The fix is a single file called VIAPFD.SYS. There is no "readme" included, and the installer is very simple. You just click next twice, and it asks you if you want to reset. No INF is installed. Only a single registry entry, VIAPFD, is added to the driver section of the registry and provides Windows the path to the .sys file for execution. The .sys file version number is 5.0.2195.100, which is, consequently, a Windows 2000 build number. I have no information at this time to say if it will work on NT4 or any of the 9x variants of the OS. Given that it is a single .sys file, it's within reason for this file to be universal across the Windows platforms. The installer, which adds the registry key, would simply need to be aware of the differences among the Windows databases.
Windows will execute this driver during boot, and it will make the appropriate register changes to the NorthBridge/SouthBridge. At this time, I don't know what register settings it changes, but if you don't need this fix, then I would avoid installing this driver. Performance loss is a possiblity. I am also unsure if this driver will help 686A users.
Removal is an easy process. Windows' Find Files and Folders will allow you to delete copies of the viapfd.sys file and a regedit will locate the single relevant key by searching for viapfd.sys. If you delete the driver, though, the registry key will be ignored. So this isn't too dangerous to test. Just make sure you are in a position to reach a DOS prompt in order to delete the file in case of a boot failure.
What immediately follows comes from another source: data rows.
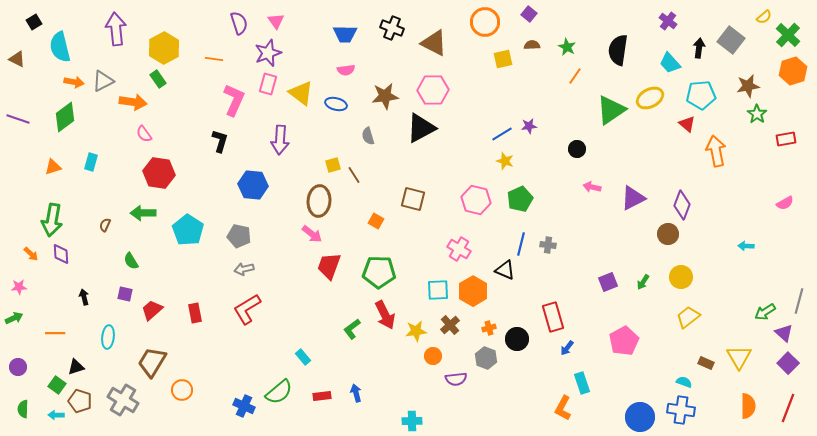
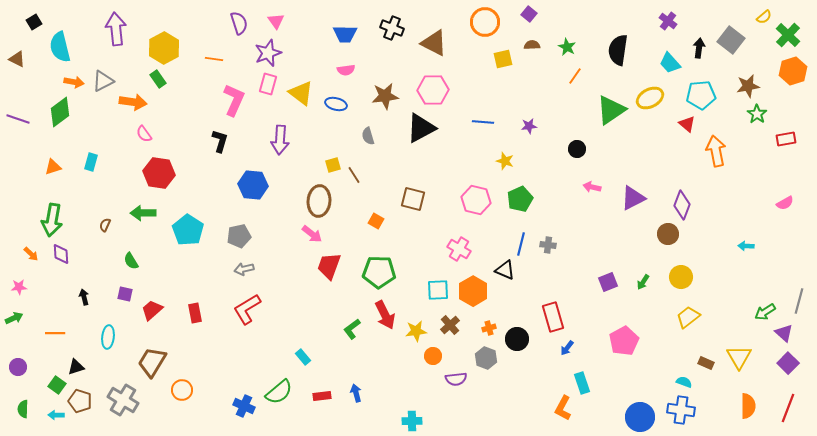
green diamond at (65, 117): moved 5 px left, 5 px up
blue line at (502, 134): moved 19 px left, 12 px up; rotated 35 degrees clockwise
gray pentagon at (239, 236): rotated 25 degrees counterclockwise
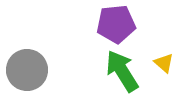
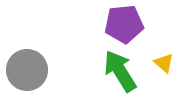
purple pentagon: moved 8 px right
green arrow: moved 2 px left
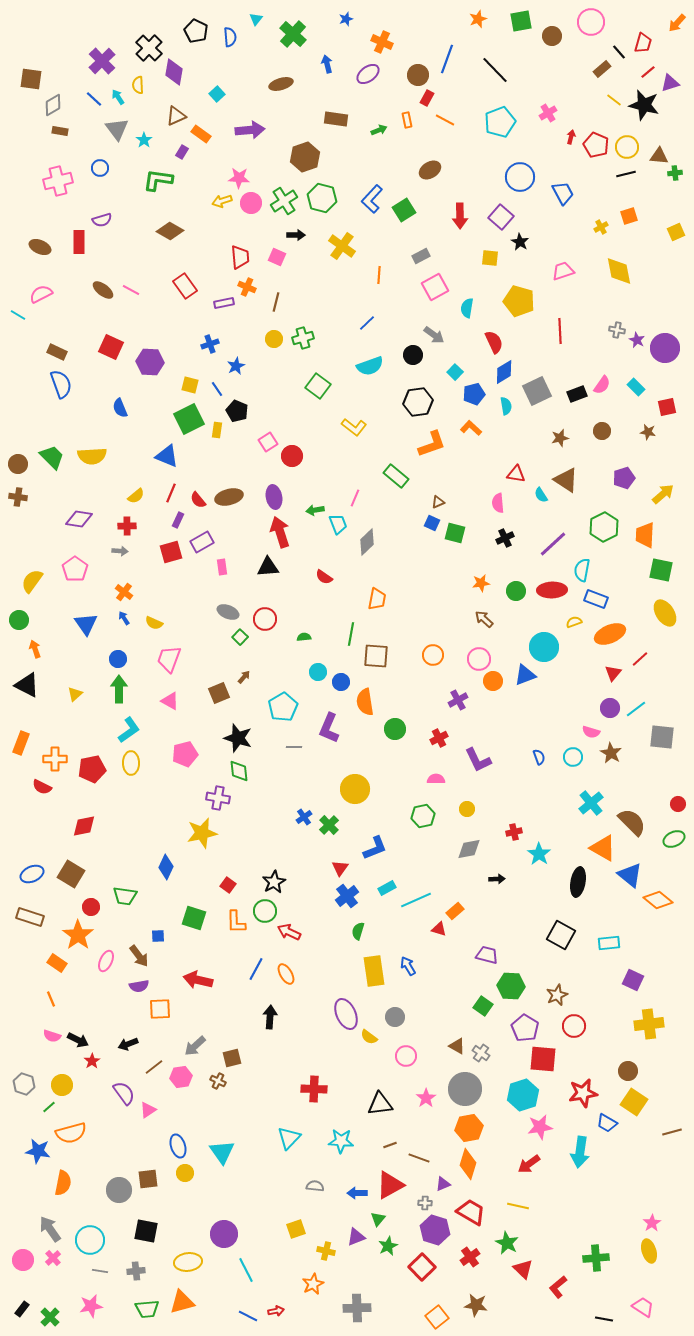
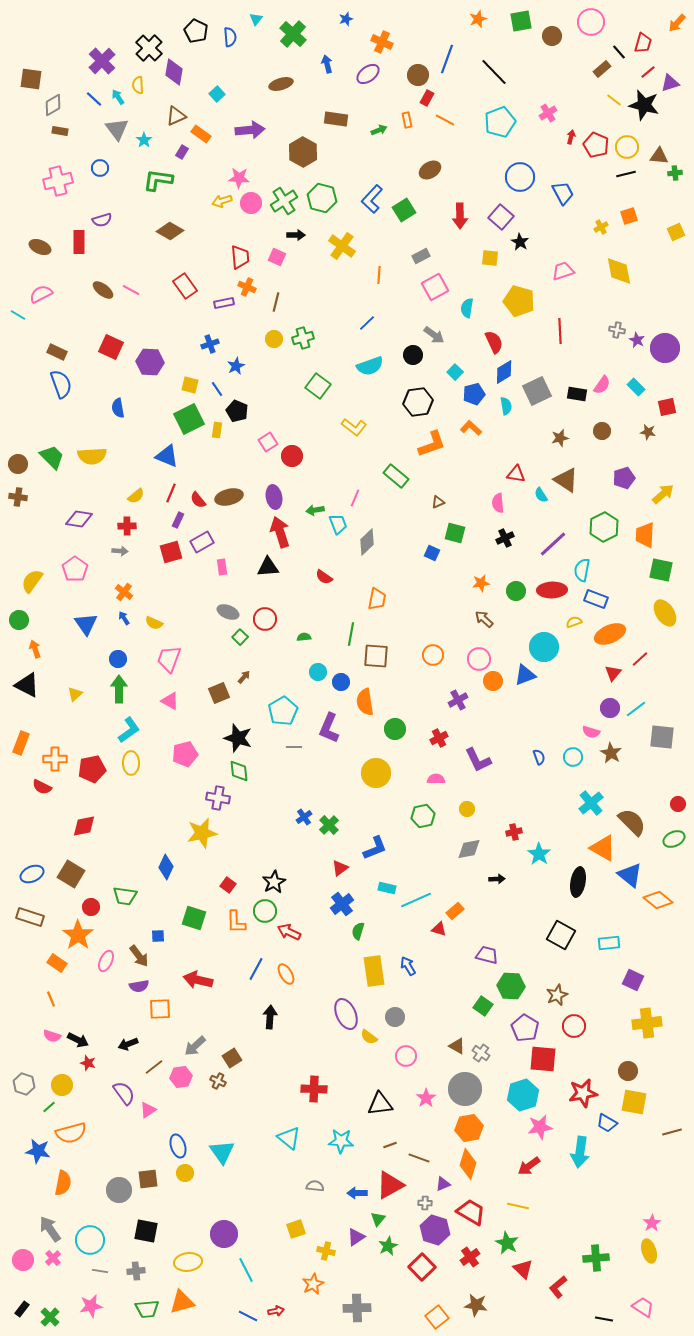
black line at (495, 70): moved 1 px left, 2 px down
brown hexagon at (305, 157): moved 2 px left, 5 px up; rotated 12 degrees counterclockwise
black rectangle at (577, 394): rotated 30 degrees clockwise
blue semicircle at (120, 408): moved 2 px left; rotated 12 degrees clockwise
blue square at (432, 523): moved 30 px down
cyan pentagon at (283, 707): moved 4 px down
yellow circle at (355, 789): moved 21 px right, 16 px up
red triangle at (340, 868): rotated 18 degrees clockwise
cyan rectangle at (387, 888): rotated 42 degrees clockwise
blue cross at (347, 896): moved 5 px left, 8 px down
yellow cross at (649, 1024): moved 2 px left, 1 px up
brown square at (232, 1058): rotated 18 degrees counterclockwise
red star at (92, 1061): moved 4 px left, 2 px down; rotated 21 degrees counterclockwise
yellow square at (634, 1102): rotated 24 degrees counterclockwise
cyan triangle at (289, 1138): rotated 35 degrees counterclockwise
red arrow at (529, 1164): moved 2 px down
purple triangle at (356, 1237): rotated 12 degrees counterclockwise
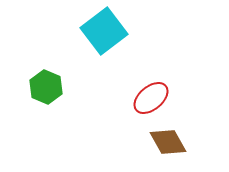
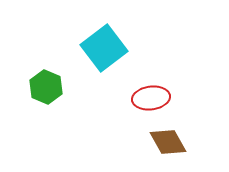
cyan square: moved 17 px down
red ellipse: rotated 33 degrees clockwise
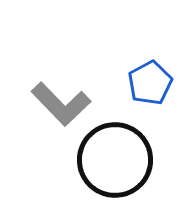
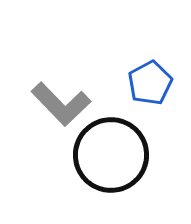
black circle: moved 4 px left, 5 px up
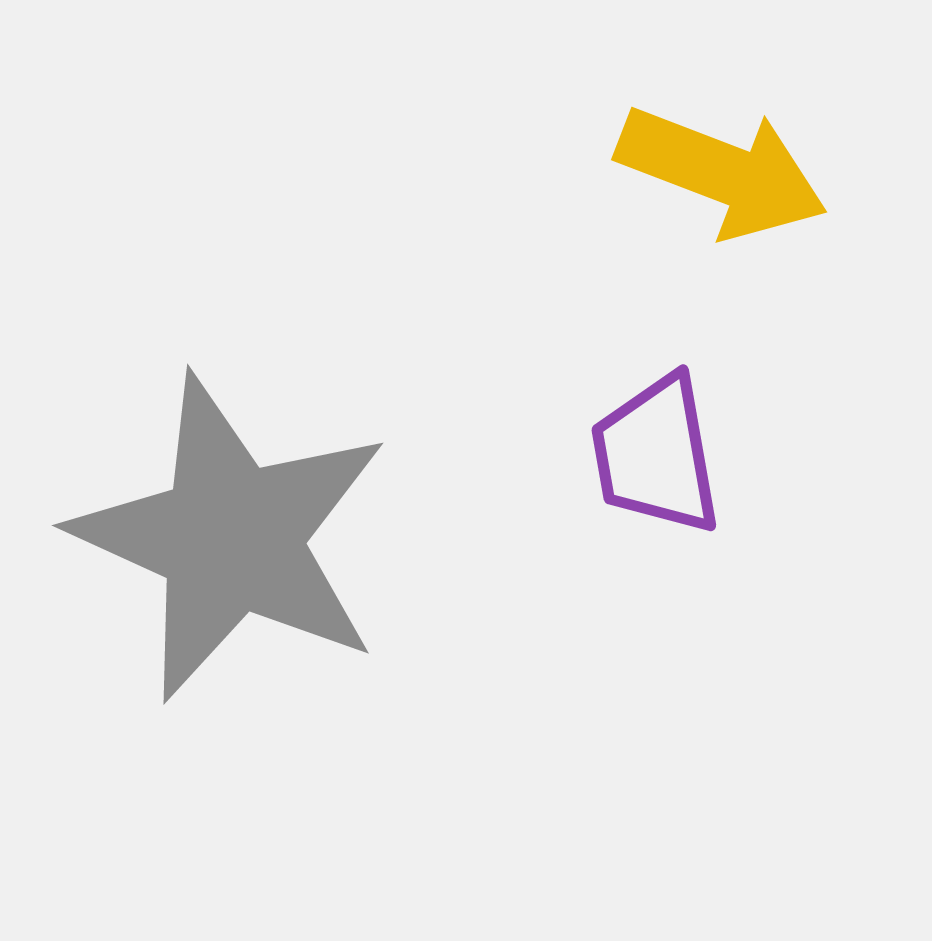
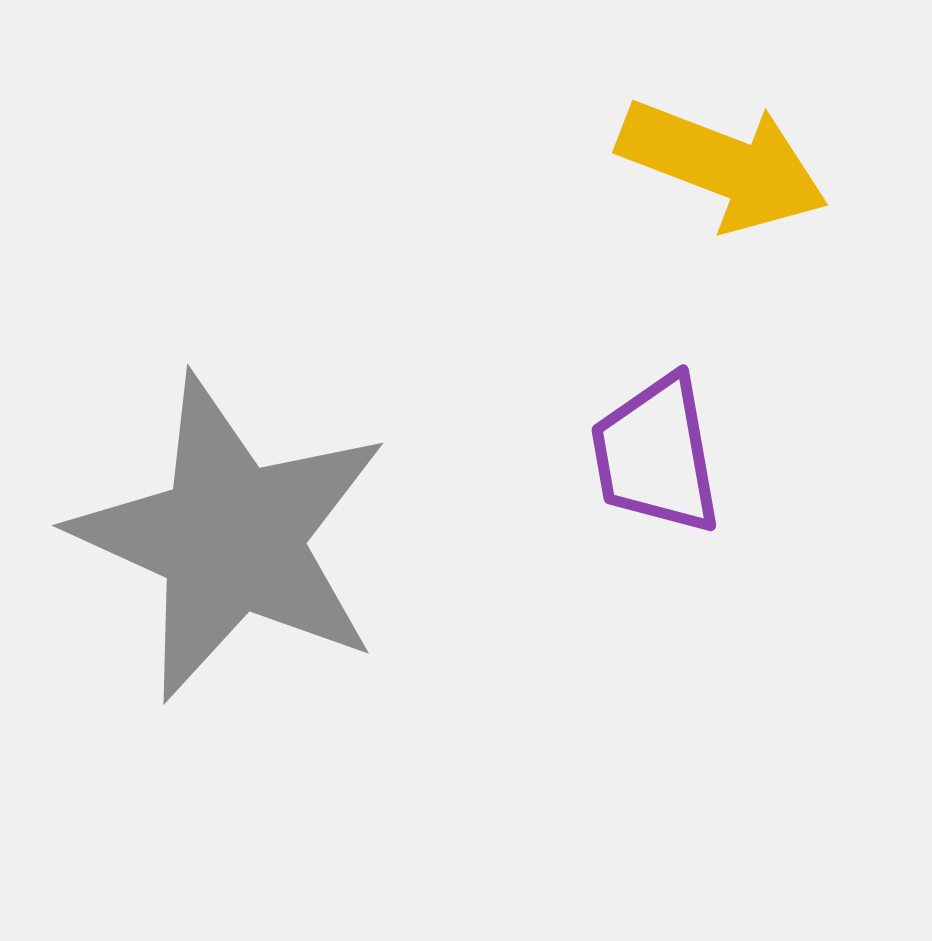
yellow arrow: moved 1 px right, 7 px up
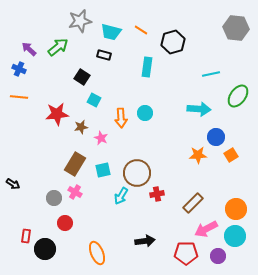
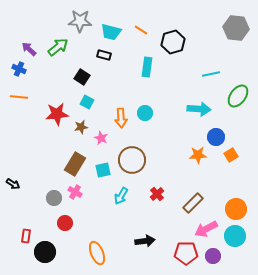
gray star at (80, 21): rotated 15 degrees clockwise
cyan square at (94, 100): moved 7 px left, 2 px down
brown circle at (137, 173): moved 5 px left, 13 px up
red cross at (157, 194): rotated 32 degrees counterclockwise
black circle at (45, 249): moved 3 px down
purple circle at (218, 256): moved 5 px left
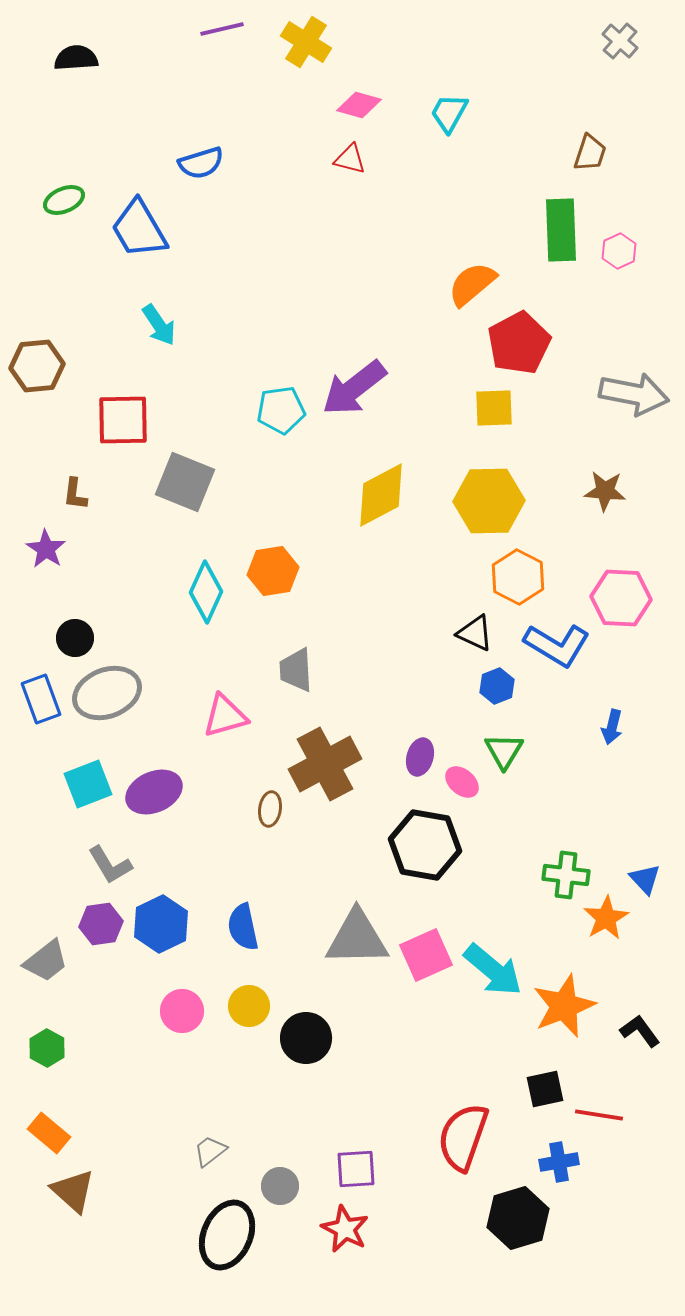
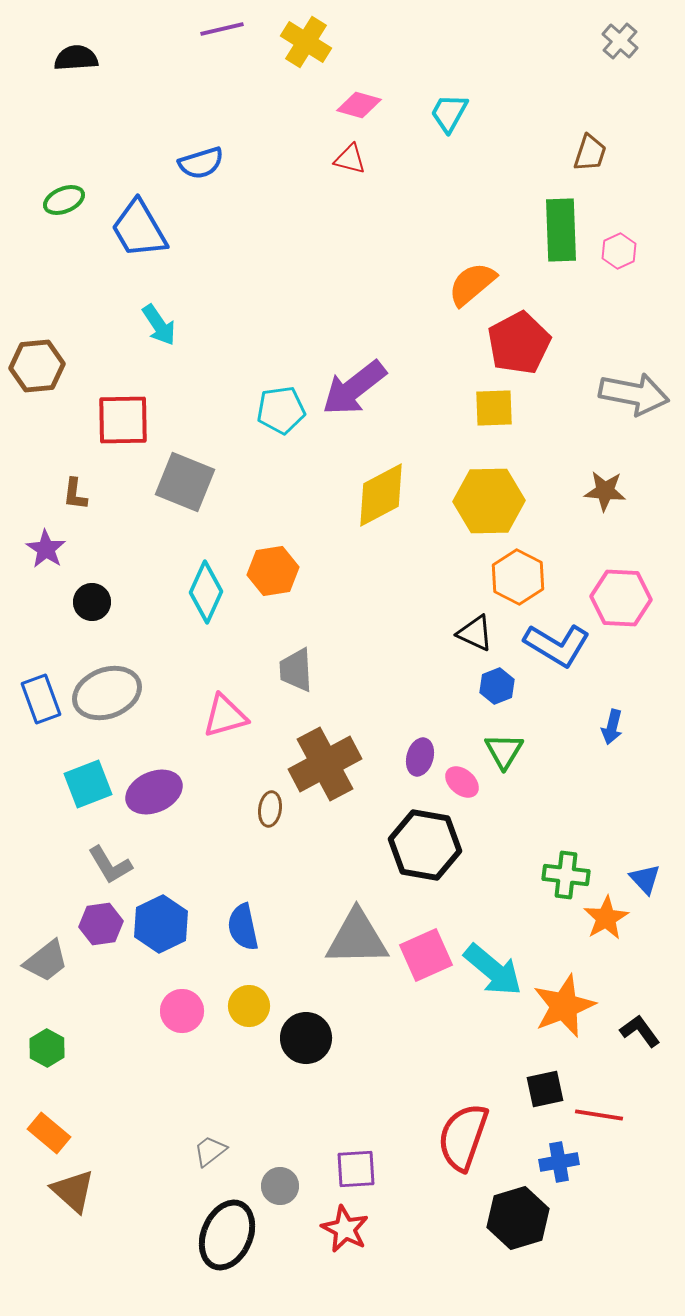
black circle at (75, 638): moved 17 px right, 36 px up
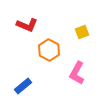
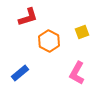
red L-shape: moved 1 px right, 8 px up; rotated 40 degrees counterclockwise
orange hexagon: moved 9 px up
blue rectangle: moved 3 px left, 13 px up
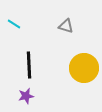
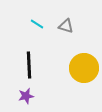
cyan line: moved 23 px right
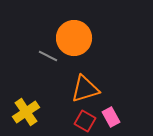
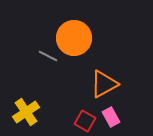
orange triangle: moved 19 px right, 5 px up; rotated 12 degrees counterclockwise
NT4 and Windows 2000 NTFS users, you should be leery unless you have Sysinternals NTFSDOS Professional Edition. Good luck.
Update: George Breese, the creator of many VIA patches, including one for this very issue, has provided some info to VIA Hardware about the changes the viapfd.sys file makes:
The patch is very specific. You must have a KX133 or KT133x, 686B, and a Creative sound card before the patch will allow itself to work.
The result, observed in WPCREDIT, is that register 76, bits 4&5, are set to 01 in the main chip.
Well, I guess that leaves you 686A users hanging out to dry. It also will not help any Apollo Pro users who are experiencing issues. I would like to be able to convey to you what exactly is being changed at bits 4 and 5 of register 76, but I am afraid that VIA is not as forthcoming as Intel with register sheets for their chipsets.
George also hinted that this fix alone may not be enougha BIOS fix may complement the viapfd.sys file. Without knowing exactly what those register changes are doing, I can't say one way or another.